_Exercise prompt_
Collect every line in the records below that contains the word "onderhevig".

_Stored data_
.....

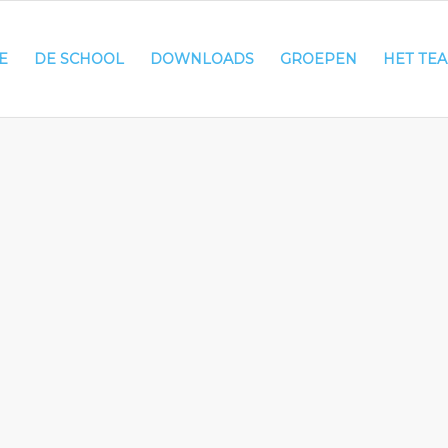
E
DE SCHOOL
DOWNLOADS
GROEPEN
HET TE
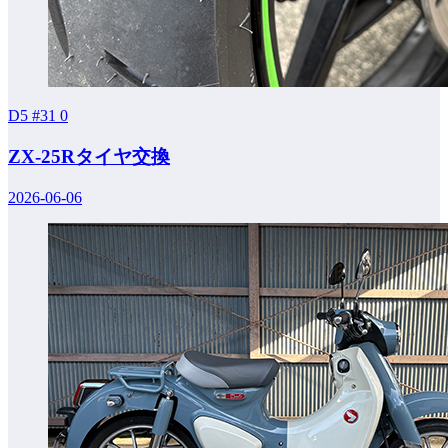
D5 #31
0
ZX-25Rタイヤ交換
2026-06-06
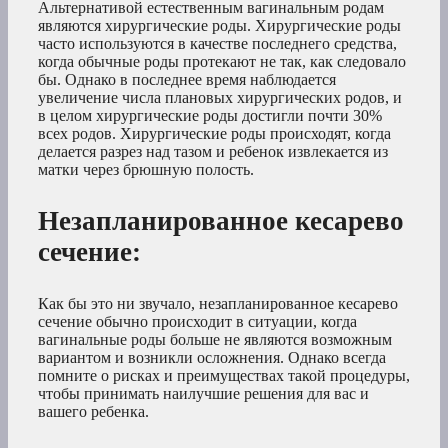
Альтернативой естественным вагинальным родам
являются хирургические роды. Хирургические роды
часто используются в качестве последнего средства,
когда обычные роды протекают не так, как следовало
бы. Однако в последнее время наблюдается
увеличение числа плановых хирургических родов, и
в целом хирургические роды достигли почти 30%
всех родов. Хирургические роды происходят, когда
делается разрез над тазом и ребенок извлекается из
матки через брюшную полость.
Незапланированное кесарево
сечение
:
Как бы это ни звучало, незапланированное кесарево
сечение обычно происходит в ситуации, когда
вагинальные роды больше не являются возможным
вариантом и возникли осложнения. Однако всегда
помните о рисках и преимуществах такой процедуры,
чтобы принимать наилучшие решения для вас и
вашего ребенка.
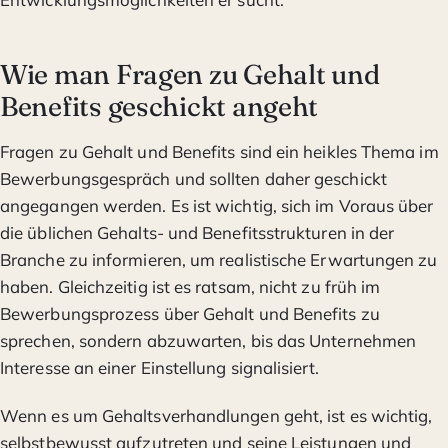
Wie man Fragen zu Gehalt und
Benefits geschickt angeht
Fragen zu Gehalt und Benefits sind ein heikles Thema im
Bewerbungsgespräch und sollten daher geschickt
angegangen werden. Es ist wichtig, sich im Voraus über
die üblichen Gehalts- und Benefitsstrukturen in der
Branche zu informieren, um realistische Erwartungen zu
haben. Gleichzeitig ist es ratsam, nicht zu früh im
Bewerbungsprozess über Gehalt und Benefits zu
sprechen, sondern abzuwarten, bis das Unternehmen
Interesse an einer Einstellung signalisiert.
Wenn es um Gehaltsverhandlungen geht, ist es wichtig,
selbstbewusst aufzutreten und seine Leistungen und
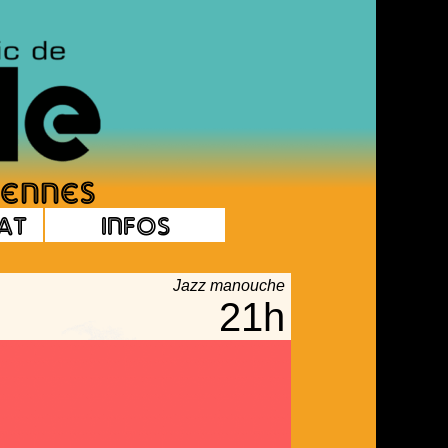
at
Infos
Jazz manouche
21h
5€ + 1€ d'adhésion a la soirée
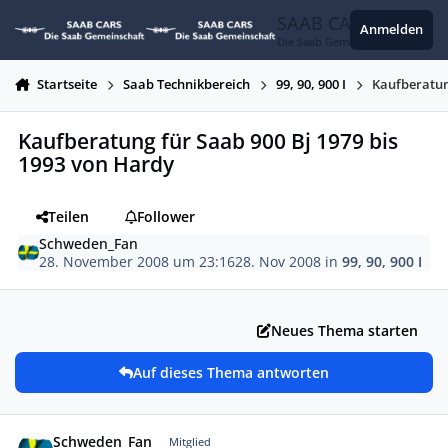
Zum Inhalt springen
SAAB CARS
Anmelden
Die Saab Gemeinschaft
Startseite
Saab Technikbereich
99, 90, 900 I
Kaufberatun
Kaufberatung für Saab 900 Bj 1979 bis
1993 von Hardy
Teilen
Follower
Schweden_Fan
28. November 2008 um 23:16
28. Nov 2008
in
99, 90, 900 I
Neues Thema starten
Auf dieses Thema antworten
Autor-Statistiken
Schweden_Fan
Mitglied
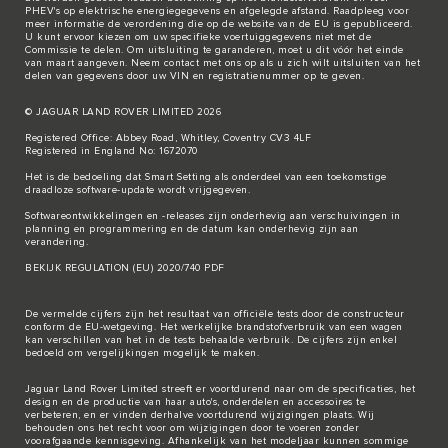
PHEV's op elektrische energiegegevens en afgelegde afstand. Raadpleeg voor
meer informatie de verordening die op de
website van de EU
is gepubliceerd.
U kunt ervoor kiezen om uw specifieke voertuiggegevens niet met de
Commissie te delen. Om uitsluiting te garanderen, moet u dit vóór het einde
van maart aangeven. Neem
contact met ons
op als u zich wilt uitsluiten van het
delen van gegevens door uw VIN en registratienummer op te geven.
© JAGUAR LAND ROVER LIMITED 2026
Registered Office: Abbey Road, Whitley, Coventry CV3 4LF
Registered in England No: 1672070
Het is de bedoeling dat Smart Setting als onderdeel van een toekomstige
draadloze software-update wordt vrijgegeven.
Softwareontwikkelingen en -releases zijn onderhevig aan verschuivingen in
planning en programmering en de datum kan onderhevig zijn aan
verandering.
BEKIJK REGULATION (EU) 2020/740 PDF
De vermelde cijfers zijn het resultaat van officiële tests door de constructeur
conform de EU-wetgeving. Het werkelijke brandstofverbruik van een wagen
kan verschillen van het in de tests behaalde verbruik. De cijfers zijn enkel
bedoeld om vergelijkingen mogelijk te maken.
Jaguar Land Rover Limited streeft er voortdurend naar om de specificaties, het
design en de productie van haar auto's, onderdelen en accessoires te
verbeteren, en er vinden derhalve voortdurend wijzigingen plaats. Wij
behouden ons het recht voor om wijzigingen door te voeren zonder
voorafgaande kennisgeving. Afhankelijk van het modeljaar kunnen sommige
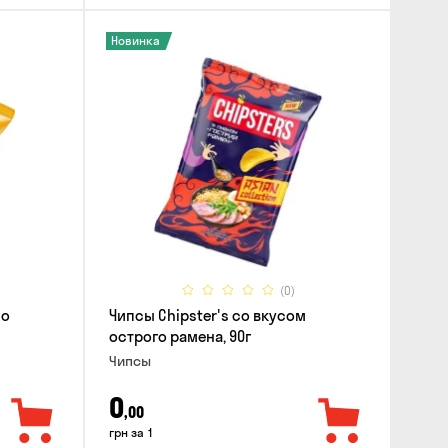
Новинка
(0)
со
Чипсы Chipster's со вкусом
острого рамена, 90г
Чипсы
0
,00
грн за 1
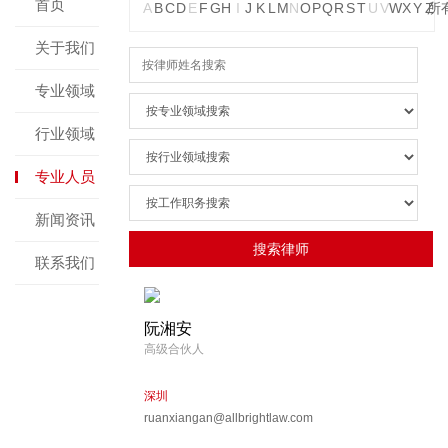
首页
A
B
C
D
E
F
G
H
I
J
K
L
M
N
O
P
Q
R
S
T
U
V
W
X
Y
Z
所
关于我们
专业领域
行业领域
专业人员
新闻资讯
联系我们
阮湘安
高级合伙人
深圳
ruanxiangan@allbrightlaw.com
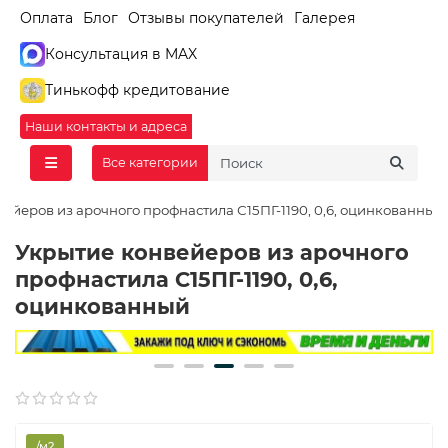
Оплата
Блог
Отзывы покупателей
Галерея
Консультация в MAX
Тинькофф кредитование
Наши контакты и адреса
Все категории
ейеров из арочного профнастила С15ПГ-1190, 0,6, оцинкованный
Укрытие конвейеров из арочного
профнастила С15ПГ-1190, 0,6,
оцинкованный
/м2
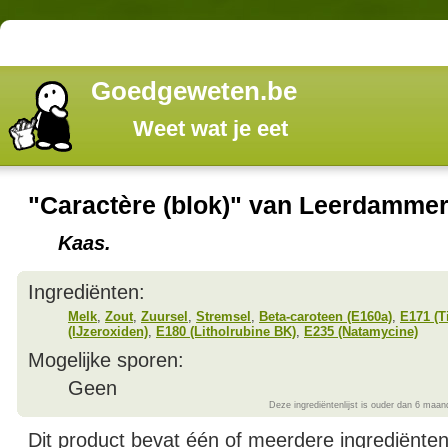
Goedgeweten.be
Weet wat je eet
"Caractère (blok)" van Leerdamme
Kaas.
Ingrediënten:
Melk
,
Zout
,
Zuursel
,
Stremsel
,
Beta-caroteen (E160a)
,
E171 (T
(IJzeroxiden)
,
E180 (Litholrubine BK)
,
E235 (Natamycine)
Mogelijke sporen:
Geen
Deze ingrediëntenlijst is ouder dan 6 maan
Dit product bevat één of meerdere ingrediënte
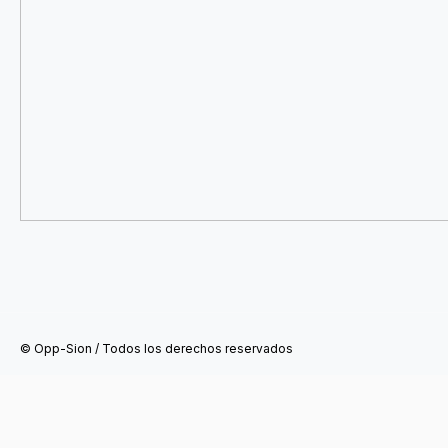
© Opp-Sion / Todos los derechos reservados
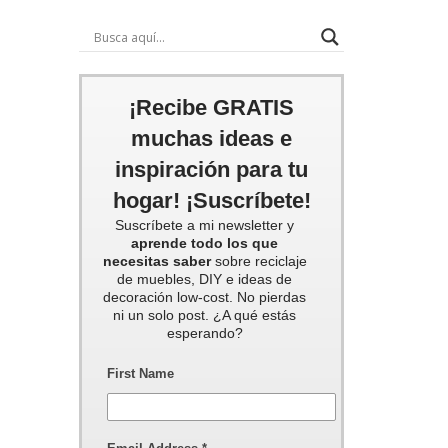
¡Recibe GRATIS
muchas ideas e
inspiración para tu
hogar! ¡Suscríbete!
Suscríbete a mi newsletter y
aprende todo los que
necesitas saber
sobre reciclaje
de muebles, DIY e ideas de
decoración low-cost. No pierdas
ni un solo post. ¿A qué estás
esperando?
First Name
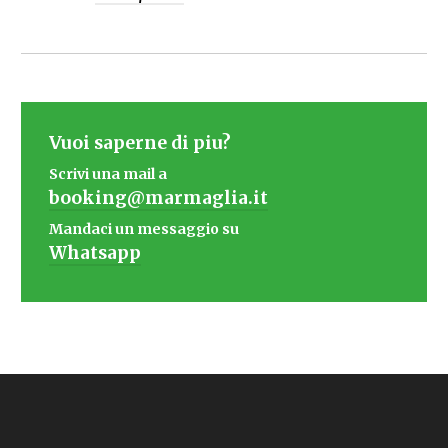
Vuoi saperne di piu?
Scrivi una mail a
booking@marmaglia.it
Mandaci un messaggio su
Whatsapp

.....

_Answer space_
Softwareontwikkelingen en -releases zijn onderhevig aan verschuivingen in
planning en programmering en de datum kan onderhevig zijn aan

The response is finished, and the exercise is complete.